1/15: Early stage investors have gotten really creative over the past few years with the rights they’ve negotiated in their deals. But guess what? In today’s market the rights aren’t being honored like the Investors expected. A quick thread on what’s going on and why:
2/15: The issue starts with the nature of the asset class as a whole. Here are a few “facts” about VC investing:

First: The average VC investment delivers negative returns. A commonly sited statistic is that 75% of all VC backed startups don’t return capital to investors.
3/15: Second: Producing outsized returns requires finding right-hand tail companies. If you’re a typical early stage investor, you want to protect or grow your investment because the return profile of follow-ons is better than investing in a new unknown company.
4/15: Third: Many VCs aren’t capitalized properly to protect or grow their position in their winners. A typical early stage fund is structured to build a diverse portfolio to get more “shots on goal” and only write one or two additional checks into their winners at most.
5/15: These three issues have driven the early stage VC community to find creative solutions that theoretically allow them to capture the downstream return profile of their winning investments without needing to upsize their core fund or reserve more capital for follow-ons.

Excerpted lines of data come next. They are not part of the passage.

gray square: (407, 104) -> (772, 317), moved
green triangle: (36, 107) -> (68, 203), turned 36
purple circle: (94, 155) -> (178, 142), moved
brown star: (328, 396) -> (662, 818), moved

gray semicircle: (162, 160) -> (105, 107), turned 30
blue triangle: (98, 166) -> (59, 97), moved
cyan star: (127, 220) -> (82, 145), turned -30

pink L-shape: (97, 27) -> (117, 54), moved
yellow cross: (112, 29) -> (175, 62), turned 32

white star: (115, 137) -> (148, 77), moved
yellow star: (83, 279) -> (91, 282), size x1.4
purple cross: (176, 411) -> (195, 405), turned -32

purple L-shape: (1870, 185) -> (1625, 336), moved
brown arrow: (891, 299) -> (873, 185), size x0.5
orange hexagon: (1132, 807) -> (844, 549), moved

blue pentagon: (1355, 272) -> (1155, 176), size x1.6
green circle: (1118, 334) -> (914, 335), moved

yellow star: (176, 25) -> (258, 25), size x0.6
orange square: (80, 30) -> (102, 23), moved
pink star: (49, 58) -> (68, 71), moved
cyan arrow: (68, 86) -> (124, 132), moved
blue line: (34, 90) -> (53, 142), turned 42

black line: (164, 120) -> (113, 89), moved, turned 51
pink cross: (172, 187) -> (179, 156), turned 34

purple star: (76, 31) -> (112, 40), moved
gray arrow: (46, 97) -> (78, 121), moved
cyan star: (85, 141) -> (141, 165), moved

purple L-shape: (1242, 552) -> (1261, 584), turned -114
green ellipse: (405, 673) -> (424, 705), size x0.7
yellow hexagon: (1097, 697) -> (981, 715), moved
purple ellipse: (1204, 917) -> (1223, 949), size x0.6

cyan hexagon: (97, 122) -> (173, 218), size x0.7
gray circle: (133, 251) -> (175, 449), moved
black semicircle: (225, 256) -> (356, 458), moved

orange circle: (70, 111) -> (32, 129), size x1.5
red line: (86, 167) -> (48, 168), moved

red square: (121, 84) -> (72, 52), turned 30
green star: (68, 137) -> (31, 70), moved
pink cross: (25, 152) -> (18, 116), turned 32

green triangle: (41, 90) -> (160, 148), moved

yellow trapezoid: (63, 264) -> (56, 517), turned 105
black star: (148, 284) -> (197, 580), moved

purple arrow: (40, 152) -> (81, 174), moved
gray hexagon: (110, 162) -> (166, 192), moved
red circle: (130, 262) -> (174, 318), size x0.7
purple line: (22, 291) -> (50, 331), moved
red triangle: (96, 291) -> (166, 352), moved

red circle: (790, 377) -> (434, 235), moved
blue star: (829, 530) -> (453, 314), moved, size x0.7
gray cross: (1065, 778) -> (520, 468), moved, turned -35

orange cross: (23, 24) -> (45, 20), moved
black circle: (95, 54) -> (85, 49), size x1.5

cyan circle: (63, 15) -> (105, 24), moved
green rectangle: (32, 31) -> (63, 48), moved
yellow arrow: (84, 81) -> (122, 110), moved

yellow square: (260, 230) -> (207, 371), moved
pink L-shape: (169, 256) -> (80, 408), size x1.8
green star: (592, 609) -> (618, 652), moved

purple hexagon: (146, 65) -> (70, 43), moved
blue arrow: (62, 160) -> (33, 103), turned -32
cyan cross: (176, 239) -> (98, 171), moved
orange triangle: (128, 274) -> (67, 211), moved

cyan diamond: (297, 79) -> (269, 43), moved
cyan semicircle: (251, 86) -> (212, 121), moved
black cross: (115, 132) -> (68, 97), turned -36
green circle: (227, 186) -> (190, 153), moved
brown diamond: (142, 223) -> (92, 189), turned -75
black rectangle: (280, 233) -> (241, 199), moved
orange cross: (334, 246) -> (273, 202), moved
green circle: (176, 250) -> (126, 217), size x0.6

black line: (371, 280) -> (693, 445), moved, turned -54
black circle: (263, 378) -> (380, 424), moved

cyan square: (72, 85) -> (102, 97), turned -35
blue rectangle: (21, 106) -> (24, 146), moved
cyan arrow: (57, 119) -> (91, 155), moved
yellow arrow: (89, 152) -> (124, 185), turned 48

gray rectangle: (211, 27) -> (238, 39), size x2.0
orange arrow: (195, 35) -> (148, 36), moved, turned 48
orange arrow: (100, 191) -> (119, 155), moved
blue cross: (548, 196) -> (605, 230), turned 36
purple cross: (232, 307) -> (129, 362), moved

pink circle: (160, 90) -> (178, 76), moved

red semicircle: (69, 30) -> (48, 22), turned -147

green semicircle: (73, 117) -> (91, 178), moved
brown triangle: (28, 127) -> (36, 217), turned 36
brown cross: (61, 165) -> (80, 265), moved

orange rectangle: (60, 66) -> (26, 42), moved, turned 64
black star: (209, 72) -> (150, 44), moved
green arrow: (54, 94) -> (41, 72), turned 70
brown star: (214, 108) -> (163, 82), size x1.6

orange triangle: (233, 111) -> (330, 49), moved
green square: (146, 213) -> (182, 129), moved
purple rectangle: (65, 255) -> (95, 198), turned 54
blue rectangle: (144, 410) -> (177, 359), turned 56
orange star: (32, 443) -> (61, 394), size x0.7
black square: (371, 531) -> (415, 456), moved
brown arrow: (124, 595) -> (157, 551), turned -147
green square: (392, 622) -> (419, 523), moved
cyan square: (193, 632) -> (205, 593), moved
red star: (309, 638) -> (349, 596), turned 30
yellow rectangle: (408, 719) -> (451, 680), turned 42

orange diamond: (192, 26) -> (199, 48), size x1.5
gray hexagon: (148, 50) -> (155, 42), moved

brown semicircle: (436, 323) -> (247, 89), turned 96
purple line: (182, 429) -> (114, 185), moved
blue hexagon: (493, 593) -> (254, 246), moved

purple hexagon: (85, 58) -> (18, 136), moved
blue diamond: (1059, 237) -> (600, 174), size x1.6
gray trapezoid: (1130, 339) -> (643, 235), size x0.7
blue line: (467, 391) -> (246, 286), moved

6/15: But in today’s environment, these creative solutions are creating downstream problems and therefore are being re-negotiated or altogether ignored. Paper rights are like paper gains --- counting on them isn’t prudent because they can go away in a puff of smoke.
7/15: One “why” behind the issue is that valuations have spiked. While some startups have simultaneously upsized the amount being raised, this isn’t uniformly true. For many rounds this means that less equity is being sold than in the past.
8/15: Historically, a startup could expect a typical early/mid-stage round to dilute investors/employees by 20-30%. An early stage lead investor is usually looking to buy 15-20% with their check, so there was usually room for pro-rata rights to be somewhat if not fully honored.
9/15: In this environment, early stage investors are encountering situations where the valuation and round size translate to 15-20% total dilution which leaves very little (if any) room for pro-rata. Existing investors want the high valuations but they also want their pro-rata!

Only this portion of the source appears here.